#### WHAT THE TASK ASKS:
Nothing but the lines holding the string "east" should appear in the answer. Copy them from the entries.

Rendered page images
'''
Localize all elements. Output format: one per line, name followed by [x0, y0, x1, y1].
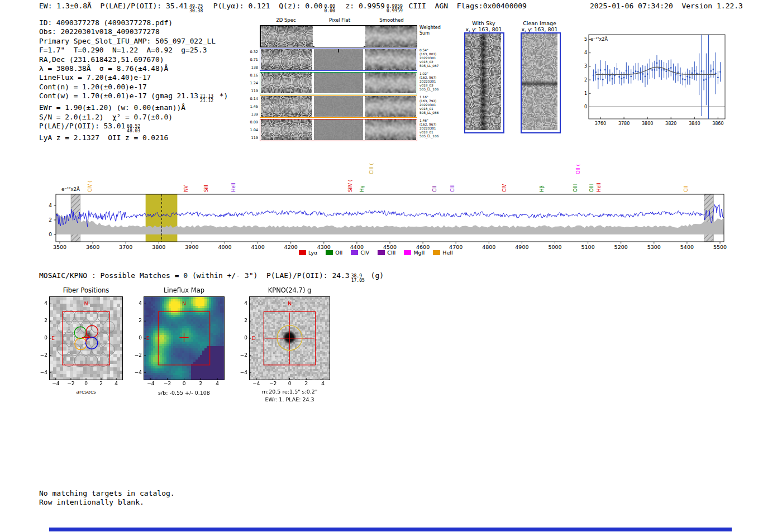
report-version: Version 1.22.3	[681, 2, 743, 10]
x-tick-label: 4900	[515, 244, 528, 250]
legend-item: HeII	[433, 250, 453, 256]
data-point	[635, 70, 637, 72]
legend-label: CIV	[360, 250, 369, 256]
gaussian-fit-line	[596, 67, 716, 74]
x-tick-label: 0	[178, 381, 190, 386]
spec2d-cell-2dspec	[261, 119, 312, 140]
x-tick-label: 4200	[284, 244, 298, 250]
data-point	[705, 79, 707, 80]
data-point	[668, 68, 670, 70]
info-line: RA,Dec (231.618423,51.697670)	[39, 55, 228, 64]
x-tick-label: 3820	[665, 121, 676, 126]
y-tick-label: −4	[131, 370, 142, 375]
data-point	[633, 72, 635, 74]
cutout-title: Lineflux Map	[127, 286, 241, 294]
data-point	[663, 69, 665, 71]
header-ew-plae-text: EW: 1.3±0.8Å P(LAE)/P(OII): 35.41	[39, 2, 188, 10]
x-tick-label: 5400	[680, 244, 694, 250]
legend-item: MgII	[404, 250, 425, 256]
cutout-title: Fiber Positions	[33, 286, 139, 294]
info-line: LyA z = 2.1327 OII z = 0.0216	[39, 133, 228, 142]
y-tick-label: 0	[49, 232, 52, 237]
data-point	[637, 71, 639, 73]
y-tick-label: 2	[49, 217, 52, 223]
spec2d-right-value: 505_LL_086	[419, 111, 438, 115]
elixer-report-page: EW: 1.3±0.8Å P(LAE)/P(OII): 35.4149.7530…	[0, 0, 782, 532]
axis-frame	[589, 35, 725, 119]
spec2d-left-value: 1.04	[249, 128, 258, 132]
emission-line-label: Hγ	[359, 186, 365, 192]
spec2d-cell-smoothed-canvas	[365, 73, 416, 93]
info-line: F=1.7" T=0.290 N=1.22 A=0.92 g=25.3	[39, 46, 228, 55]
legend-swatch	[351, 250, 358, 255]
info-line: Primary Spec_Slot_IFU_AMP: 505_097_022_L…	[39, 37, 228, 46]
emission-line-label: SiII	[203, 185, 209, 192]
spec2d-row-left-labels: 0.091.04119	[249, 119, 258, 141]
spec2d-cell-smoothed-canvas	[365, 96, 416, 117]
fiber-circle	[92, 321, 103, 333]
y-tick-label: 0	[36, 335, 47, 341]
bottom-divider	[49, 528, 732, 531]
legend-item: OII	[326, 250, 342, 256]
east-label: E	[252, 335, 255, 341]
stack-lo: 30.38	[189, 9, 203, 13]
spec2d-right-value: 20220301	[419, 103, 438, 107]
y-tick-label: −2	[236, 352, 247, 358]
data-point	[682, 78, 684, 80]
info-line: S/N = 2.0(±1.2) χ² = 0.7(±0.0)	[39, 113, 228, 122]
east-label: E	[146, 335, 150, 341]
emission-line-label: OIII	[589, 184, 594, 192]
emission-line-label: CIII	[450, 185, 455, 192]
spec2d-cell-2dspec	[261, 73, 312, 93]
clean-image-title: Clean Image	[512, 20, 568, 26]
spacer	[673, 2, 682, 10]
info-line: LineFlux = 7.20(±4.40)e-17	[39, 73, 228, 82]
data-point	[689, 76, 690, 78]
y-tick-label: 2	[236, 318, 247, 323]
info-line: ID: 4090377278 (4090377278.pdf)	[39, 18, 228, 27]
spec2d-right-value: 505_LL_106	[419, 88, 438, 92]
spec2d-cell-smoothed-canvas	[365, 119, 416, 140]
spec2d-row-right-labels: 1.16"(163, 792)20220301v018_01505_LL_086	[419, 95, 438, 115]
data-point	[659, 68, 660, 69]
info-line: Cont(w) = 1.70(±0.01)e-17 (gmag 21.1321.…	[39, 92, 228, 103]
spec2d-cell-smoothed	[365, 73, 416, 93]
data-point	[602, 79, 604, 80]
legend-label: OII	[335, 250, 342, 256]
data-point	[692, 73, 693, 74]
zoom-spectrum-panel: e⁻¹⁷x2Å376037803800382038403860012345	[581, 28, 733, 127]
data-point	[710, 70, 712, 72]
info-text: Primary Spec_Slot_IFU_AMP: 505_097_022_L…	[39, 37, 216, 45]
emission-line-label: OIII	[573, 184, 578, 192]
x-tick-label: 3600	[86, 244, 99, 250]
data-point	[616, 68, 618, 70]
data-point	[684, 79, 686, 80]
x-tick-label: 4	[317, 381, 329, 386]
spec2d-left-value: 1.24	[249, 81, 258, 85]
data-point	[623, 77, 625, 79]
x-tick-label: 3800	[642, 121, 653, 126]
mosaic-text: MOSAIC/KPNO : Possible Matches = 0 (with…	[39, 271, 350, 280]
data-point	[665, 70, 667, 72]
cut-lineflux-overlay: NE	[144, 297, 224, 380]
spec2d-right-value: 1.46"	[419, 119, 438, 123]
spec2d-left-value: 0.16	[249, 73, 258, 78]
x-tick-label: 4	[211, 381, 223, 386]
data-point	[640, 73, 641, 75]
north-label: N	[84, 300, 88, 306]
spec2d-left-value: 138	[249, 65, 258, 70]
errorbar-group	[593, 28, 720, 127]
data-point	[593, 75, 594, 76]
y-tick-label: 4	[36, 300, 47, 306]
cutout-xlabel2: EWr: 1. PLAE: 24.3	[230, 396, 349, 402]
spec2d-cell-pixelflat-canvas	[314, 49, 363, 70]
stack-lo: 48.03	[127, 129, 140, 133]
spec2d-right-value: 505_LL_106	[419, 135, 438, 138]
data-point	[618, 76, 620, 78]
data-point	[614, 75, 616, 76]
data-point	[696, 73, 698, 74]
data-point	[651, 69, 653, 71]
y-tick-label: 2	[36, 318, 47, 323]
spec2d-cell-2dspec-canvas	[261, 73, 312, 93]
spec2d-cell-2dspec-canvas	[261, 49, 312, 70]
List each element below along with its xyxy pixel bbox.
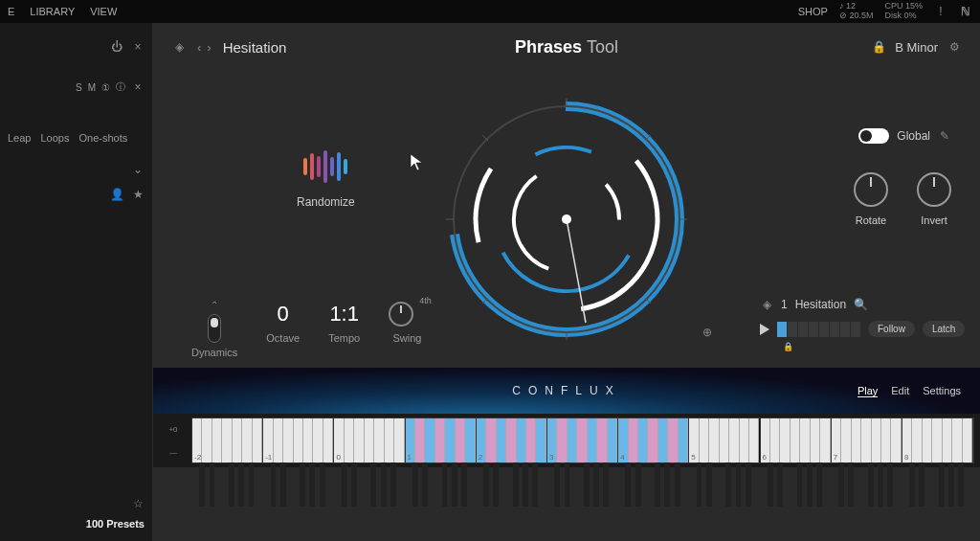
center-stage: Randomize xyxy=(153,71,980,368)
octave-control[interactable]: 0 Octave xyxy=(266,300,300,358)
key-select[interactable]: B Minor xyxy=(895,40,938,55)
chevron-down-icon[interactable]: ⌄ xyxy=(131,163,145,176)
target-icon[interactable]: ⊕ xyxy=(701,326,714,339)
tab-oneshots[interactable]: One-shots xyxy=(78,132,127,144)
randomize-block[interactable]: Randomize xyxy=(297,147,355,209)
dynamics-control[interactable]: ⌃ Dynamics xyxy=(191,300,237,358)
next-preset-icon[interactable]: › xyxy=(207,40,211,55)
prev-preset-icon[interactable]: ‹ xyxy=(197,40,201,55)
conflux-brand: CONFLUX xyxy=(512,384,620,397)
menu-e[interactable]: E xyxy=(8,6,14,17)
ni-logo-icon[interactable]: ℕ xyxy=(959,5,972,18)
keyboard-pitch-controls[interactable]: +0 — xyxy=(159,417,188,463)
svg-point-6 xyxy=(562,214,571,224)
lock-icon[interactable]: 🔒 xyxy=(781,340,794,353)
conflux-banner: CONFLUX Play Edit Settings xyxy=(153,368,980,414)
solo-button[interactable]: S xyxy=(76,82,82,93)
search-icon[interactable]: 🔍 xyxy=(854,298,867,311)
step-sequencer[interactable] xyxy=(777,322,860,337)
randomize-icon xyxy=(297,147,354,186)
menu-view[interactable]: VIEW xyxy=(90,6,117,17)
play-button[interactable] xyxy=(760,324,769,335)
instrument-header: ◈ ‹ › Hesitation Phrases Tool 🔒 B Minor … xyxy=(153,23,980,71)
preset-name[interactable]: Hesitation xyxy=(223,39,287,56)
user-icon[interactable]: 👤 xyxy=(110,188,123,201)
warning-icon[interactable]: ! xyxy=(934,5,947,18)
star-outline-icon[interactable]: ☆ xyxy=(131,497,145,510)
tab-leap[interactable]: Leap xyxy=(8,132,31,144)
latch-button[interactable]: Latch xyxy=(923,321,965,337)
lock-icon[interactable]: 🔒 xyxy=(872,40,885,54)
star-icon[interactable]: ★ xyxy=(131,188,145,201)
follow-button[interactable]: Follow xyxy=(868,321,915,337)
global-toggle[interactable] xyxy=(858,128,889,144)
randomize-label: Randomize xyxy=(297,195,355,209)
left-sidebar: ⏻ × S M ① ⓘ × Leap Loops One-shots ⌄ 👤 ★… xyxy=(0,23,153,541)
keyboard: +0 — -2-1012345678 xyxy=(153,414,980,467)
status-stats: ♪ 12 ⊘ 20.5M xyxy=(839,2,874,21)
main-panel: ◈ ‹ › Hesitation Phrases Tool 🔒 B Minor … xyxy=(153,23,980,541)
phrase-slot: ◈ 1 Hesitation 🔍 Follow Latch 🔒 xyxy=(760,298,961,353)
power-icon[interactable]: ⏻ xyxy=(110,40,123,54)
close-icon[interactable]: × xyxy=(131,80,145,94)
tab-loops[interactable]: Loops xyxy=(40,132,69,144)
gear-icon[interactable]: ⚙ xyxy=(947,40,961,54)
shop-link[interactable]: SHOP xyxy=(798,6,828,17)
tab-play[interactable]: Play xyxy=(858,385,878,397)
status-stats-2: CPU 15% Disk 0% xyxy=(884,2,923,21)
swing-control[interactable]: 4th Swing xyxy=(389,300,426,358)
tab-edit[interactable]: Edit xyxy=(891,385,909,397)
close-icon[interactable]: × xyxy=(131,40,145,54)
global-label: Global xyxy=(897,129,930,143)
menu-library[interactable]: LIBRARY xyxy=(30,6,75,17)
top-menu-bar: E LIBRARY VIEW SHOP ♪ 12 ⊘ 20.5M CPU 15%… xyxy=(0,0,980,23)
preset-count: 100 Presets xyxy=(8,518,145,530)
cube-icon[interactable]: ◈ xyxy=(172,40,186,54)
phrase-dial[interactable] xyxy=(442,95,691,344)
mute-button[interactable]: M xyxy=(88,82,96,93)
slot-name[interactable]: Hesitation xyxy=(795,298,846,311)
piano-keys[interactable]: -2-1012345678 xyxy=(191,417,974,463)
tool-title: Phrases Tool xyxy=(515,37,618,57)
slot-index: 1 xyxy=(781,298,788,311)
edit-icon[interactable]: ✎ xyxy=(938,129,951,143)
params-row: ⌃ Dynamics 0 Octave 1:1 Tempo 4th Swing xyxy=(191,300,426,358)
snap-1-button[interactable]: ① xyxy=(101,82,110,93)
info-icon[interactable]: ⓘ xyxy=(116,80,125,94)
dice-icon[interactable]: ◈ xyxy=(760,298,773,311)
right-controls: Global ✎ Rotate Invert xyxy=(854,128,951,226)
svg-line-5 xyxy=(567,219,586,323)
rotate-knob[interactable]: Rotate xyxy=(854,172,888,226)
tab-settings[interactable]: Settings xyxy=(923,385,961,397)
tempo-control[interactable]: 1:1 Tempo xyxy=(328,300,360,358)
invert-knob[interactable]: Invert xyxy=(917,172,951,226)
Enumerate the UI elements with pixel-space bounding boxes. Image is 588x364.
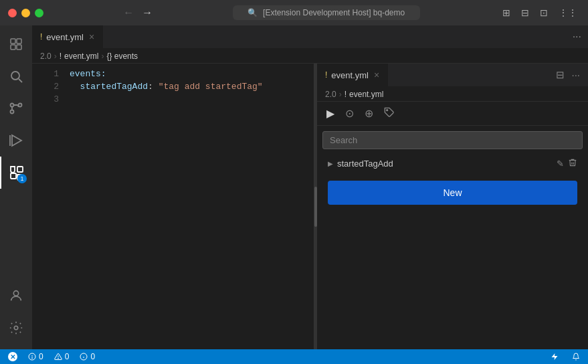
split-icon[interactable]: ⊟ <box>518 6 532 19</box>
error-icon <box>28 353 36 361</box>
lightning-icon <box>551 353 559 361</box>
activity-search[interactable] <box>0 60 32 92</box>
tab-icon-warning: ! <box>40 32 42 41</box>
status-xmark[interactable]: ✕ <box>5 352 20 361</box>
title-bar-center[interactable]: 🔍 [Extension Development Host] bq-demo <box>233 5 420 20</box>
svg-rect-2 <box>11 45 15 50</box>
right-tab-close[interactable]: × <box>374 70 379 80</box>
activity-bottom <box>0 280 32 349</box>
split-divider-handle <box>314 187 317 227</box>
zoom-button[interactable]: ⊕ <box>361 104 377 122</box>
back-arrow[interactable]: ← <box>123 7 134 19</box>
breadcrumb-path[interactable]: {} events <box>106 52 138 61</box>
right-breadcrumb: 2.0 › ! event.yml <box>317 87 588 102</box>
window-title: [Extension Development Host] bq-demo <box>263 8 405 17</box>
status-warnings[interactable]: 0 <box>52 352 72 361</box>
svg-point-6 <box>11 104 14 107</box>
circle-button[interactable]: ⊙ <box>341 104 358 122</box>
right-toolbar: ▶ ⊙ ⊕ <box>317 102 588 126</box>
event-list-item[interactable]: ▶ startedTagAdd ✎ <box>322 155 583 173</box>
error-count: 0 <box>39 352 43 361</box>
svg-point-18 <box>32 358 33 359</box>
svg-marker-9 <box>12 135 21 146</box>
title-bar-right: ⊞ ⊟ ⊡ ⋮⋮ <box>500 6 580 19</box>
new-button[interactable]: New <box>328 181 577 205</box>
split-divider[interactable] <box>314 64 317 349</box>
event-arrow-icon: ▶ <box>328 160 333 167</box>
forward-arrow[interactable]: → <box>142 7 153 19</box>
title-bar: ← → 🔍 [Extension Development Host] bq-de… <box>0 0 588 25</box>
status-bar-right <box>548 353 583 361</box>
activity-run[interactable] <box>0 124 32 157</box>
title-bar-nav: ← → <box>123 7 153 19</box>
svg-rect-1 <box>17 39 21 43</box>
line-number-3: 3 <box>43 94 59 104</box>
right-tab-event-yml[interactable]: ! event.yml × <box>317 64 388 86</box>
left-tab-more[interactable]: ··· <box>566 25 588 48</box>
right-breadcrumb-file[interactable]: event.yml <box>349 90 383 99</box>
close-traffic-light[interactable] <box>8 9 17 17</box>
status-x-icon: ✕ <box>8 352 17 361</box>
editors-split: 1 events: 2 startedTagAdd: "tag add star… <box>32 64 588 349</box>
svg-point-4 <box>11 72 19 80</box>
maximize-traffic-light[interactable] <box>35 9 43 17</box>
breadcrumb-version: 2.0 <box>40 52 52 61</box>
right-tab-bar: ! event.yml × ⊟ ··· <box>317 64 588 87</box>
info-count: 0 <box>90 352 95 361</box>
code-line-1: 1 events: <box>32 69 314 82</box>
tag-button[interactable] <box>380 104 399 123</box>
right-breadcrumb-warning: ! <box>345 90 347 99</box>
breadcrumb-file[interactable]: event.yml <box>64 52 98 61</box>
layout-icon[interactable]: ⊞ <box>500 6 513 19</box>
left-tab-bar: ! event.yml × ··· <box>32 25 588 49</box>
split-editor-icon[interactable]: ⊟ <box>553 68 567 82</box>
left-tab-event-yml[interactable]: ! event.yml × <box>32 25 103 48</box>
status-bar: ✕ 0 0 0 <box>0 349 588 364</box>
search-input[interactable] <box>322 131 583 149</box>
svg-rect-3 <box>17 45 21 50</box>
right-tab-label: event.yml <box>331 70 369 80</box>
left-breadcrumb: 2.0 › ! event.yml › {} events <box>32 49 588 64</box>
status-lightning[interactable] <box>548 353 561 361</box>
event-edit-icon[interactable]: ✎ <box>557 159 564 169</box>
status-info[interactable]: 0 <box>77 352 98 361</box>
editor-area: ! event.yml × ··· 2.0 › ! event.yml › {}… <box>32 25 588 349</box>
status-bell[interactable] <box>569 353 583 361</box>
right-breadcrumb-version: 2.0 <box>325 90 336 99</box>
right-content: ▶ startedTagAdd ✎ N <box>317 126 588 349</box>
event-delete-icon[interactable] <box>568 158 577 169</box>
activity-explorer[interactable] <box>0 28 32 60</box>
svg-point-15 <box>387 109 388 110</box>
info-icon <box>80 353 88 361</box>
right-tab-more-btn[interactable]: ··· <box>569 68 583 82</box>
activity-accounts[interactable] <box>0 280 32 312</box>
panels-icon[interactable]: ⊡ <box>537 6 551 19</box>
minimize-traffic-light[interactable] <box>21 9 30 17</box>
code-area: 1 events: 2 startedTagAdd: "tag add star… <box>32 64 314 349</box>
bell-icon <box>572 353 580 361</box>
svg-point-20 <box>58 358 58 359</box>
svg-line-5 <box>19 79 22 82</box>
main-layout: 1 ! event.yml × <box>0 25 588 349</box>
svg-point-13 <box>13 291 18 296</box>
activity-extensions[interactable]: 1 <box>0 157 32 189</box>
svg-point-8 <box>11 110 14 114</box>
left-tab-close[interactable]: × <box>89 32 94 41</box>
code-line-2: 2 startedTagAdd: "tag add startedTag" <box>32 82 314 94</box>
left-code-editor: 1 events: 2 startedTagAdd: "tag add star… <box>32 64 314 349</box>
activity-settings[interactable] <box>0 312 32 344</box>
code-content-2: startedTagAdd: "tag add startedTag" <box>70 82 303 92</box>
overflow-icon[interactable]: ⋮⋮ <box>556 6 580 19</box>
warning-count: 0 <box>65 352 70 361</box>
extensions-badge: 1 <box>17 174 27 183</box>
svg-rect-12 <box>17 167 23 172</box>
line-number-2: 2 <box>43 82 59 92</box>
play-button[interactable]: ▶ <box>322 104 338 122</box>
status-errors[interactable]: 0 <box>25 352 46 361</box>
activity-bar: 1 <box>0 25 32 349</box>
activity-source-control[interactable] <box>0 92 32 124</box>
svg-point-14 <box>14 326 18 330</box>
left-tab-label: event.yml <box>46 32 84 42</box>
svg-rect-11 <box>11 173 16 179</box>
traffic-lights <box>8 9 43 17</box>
'''
#### SOLUTION TO THIS PROBLEM:
east-label: E	[252, 335, 255, 341]
east-label: E	[146, 335, 150, 341]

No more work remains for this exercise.